Dozens of transient vacation rentals that operate legally in the Wainiha-Haena area closed to the public since last April’s disastrous storms got a one-year reprieve on Monday that will permit them to go back into business when Kuhio Highway reopens — projected for later this year.
Without the provisions of a proclamation signed Monday by Mayor Derek S.K. Kawakami, the 81 legal TVRs in the corridor west of Hanalei would have had to shut down on about April 15 because, in normal circumstances, they lose their legal right to operate if they remain closed for one year or more.

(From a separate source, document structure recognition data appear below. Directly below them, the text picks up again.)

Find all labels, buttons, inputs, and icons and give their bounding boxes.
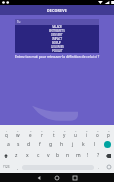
staticText: ! (87, 152, 89, 159)
staticText: 1 (6, 129, 8, 132)
button[interactable]: Backspace (103, 150, 114, 161)
staticText: 5 (53, 129, 55, 132)
button[interactable]: c (33, 150, 43, 161)
button[interactable]: l (89, 139, 100, 150)
staticText: l (94, 141, 96, 148)
button[interactable]: ENTREMETS (15, 29, 99, 33)
staticText: j (72, 141, 74, 148)
button[interactable]: ?123 (0, 161, 13, 173)
button[interactable]: j (67, 139, 78, 150)
button[interactable]: 7 (70, 128, 81, 139)
staticText: DESSERT (51, 33, 63, 37)
button[interactable]: 9 (92, 128, 103, 139)
staticText: q (5, 132, 8, 138)
staticText: , (17, 165, 19, 170)
staticText: n (66, 152, 70, 159)
button[interactable]: h (56, 139, 67, 150)
button[interactable]: Emoji (103, 161, 114, 173)
button[interactable]: Shift (0, 150, 11, 161)
button[interactable]: 4 (36, 128, 48, 139)
button[interactable]: f (34, 139, 45, 150)
button[interactable]: POULET (15, 49, 99, 53)
staticText: g (49, 141, 53, 148)
button[interactable]: Enter (100, 139, 114, 150)
staticText: p (107, 132, 110, 138)
staticText: Entrez ton mot pour retrouver la définit… (13, 54, 101, 58)
staticText: w (16, 132, 20, 138)
staticText: b (56, 152, 60, 159)
staticText: u (74, 132, 77, 138)
button[interactable]: 1 (0, 128, 12, 139)
staticText: 3 (30, 129, 32, 132)
staticText: o (96, 132, 99, 138)
button[interactable]: s (13, 139, 23, 150)
staticText: 0 (108, 129, 110, 132)
staticText: ?123 (3, 165, 10, 169)
staticText: 7 (75, 129, 77, 132)
staticText: IMPACT (52, 37, 63, 41)
staticText: 9 (97, 129, 99, 132)
staticText: 2 (17, 129, 19, 132)
staticText: LEGUMES (51, 45, 64, 49)
staticText: z (15, 152, 18, 159)
staticText: DECOREVE (47, 8, 68, 13)
button[interactable]: Home (48, 173, 66, 182)
staticText: v (47, 152, 50, 159)
button[interactable]: 3 (24, 128, 36, 139)
staticText: 6 (64, 129, 66, 132)
staticText: d (27, 141, 31, 148)
staticText: f (39, 141, 41, 148)
button[interactable]: LEGUMES (15, 45, 99, 49)
button[interactable]: b (53, 150, 63, 161)
staticText: a (7, 141, 10, 148)
button[interactable]: z (11, 150, 22, 161)
staticText: BOEUF (52, 41, 62, 45)
staticText: m (76, 152, 81, 159)
button[interactable]: k (78, 139, 89, 150)
staticText: ENTREMETS (49, 29, 65, 33)
staticText: x (26, 152, 29, 159)
button[interactable]: 0 (103, 128, 114, 139)
button[interactable]: 8 (81, 128, 92, 139)
button[interactable]: m (73, 150, 83, 161)
button[interactable]: 2 (12, 128, 24, 139)
button[interactable]: ! (83, 150, 93, 161)
button[interactable]: n (63, 150, 73, 161)
staticText: h (60, 141, 64, 148)
staticText: 4 (41, 129, 43, 132)
button[interactable]: 5 (48, 128, 59, 139)
staticText: . (98, 165, 100, 170)
staticText: 8 (86, 129, 88, 132)
button[interactable]: v (43, 150, 53, 161)
staticText: i (86, 132, 88, 138)
button[interactable]: Tu (15, 19, 99, 25)
button[interactable]: BOEUF (15, 41, 99, 45)
button[interactable]: Recents (66, 173, 84, 182)
staticText: Tu (17, 20, 21, 24)
staticText: s (17, 141, 20, 148)
button[interactable]: g (45, 139, 56, 150)
staticText: POULET (52, 49, 63, 53)
button[interactable]: x (22, 150, 33, 161)
button[interactable]: SALADE (15, 25, 99, 29)
staticText: t (53, 132, 55, 138)
button[interactable]: a (3, 139, 13, 150)
button[interactable]: , (13, 161, 22, 173)
button[interactable]: DESSERT (15, 33, 99, 37)
staticText: c (37, 152, 40, 159)
staticText: r (41, 132, 43, 138)
button[interactable]: Back (30, 173, 48, 182)
button[interactable]: d (23, 139, 34, 150)
staticText: k (82, 141, 85, 148)
staticText: ? (97, 152, 100, 159)
button[interactable]: ? (93, 150, 103, 161)
staticText: SALADE (52, 25, 63, 29)
button[interactable]: IMPACT (15, 37, 99, 41)
staticText: e (29, 132, 32, 138)
button[interactable]: 6 (59, 128, 70, 139)
staticText: y (63, 132, 66, 138)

Enforcing existing county ordinances under circumstances as extraordinary as last year’s storms, said Kawakami’s proclamation, “would cause hardship and inequity for such owners by requiring them to suspend operations despite being required to operate” under circumstances where operating is impossible because of provisions of the emergency orders that have kept the Wainiha-Haena area closed for nearly a year.
The vacation rentals in question were forced to shut down after the county imposed an indefinite ban on public access to the area because of severe damage from the storms, which severed the highway in several places and resulted in numerous collapsed and heavily damaged houses. While there were no serious injuries in the catastrophe, the Wainiha-Haena area remains largely inaccessible to the public as crews work to complete highway repairs.
Kawakami’s proclamation will continue the closure imposed on the area for at least another 60 days in addition to the new TVR exemption. The Monday order was silent on the situations of an estimated three or four dozen additional TVRs that are believed to operate illegally in the closed area.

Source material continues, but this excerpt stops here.